_What to produce_
Your task is to reproduce, exactly and only, the lines running from the line containing "energia mais cara" to the end of the data below, both included.

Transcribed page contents
————————

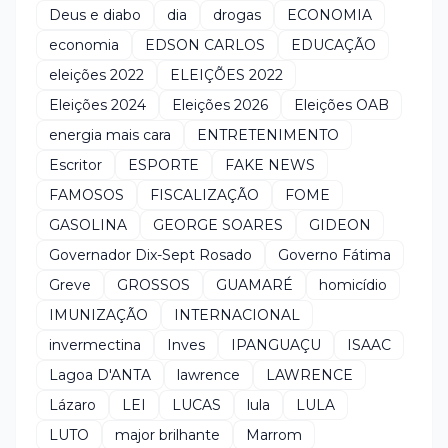
Deus e diabo
dia
drogas
ECONOMIA
economia
EDSON CARLOS
EDUCAÇÃO
eleições 2022
ELEIÇÕES 2022
Eleições 2024
Eleições 2026
Eleições OAB
energia mais cara
ENTRETENIMENTO
Escritor
ESPORTE
FAKE NEWS
FAMOSOS
FISCALIZAÇÃO
FOME
GASOLINA
GEORGE SOARES
GIDEON
Governador Dix-Sept Rosado
Governo Fátima
Greve
GROSSOS
GUAMARÉ
homicídio
IMUNIZAÇÃO
INTERNACIONAL
invermectina
Inves
IPANGUAÇU
ISAAC
Lagoa D'ANTA
lawrence
LAWRENCE
Lázaro
LEI
LUCAS
lula
LULA
LUTO
major brilhante
Marrom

————————

_Solution_
energia mais cara
ENTRETENIMENTO
Escritor
ESPORTE
FAKE NEWS
FAMOSOS
FISCALIZAÇÃO
FOME
GASOLINA
GEORGE SOARES
GIDEON
Governador Dix-Sept Rosado
Governo Fátima
Greve
GROSSOS
GUAMARÉ
homicídio
IMUNIZAÇÃO
INTERNACIONAL
invermectina
Inves
IPANGUAÇU
ISAAC
Lagoa D'ANTA
lawrence
LAWRENCE
Lázaro
LEI
LUCAS
lula
LULA
LUTO
major brilhante
Marrom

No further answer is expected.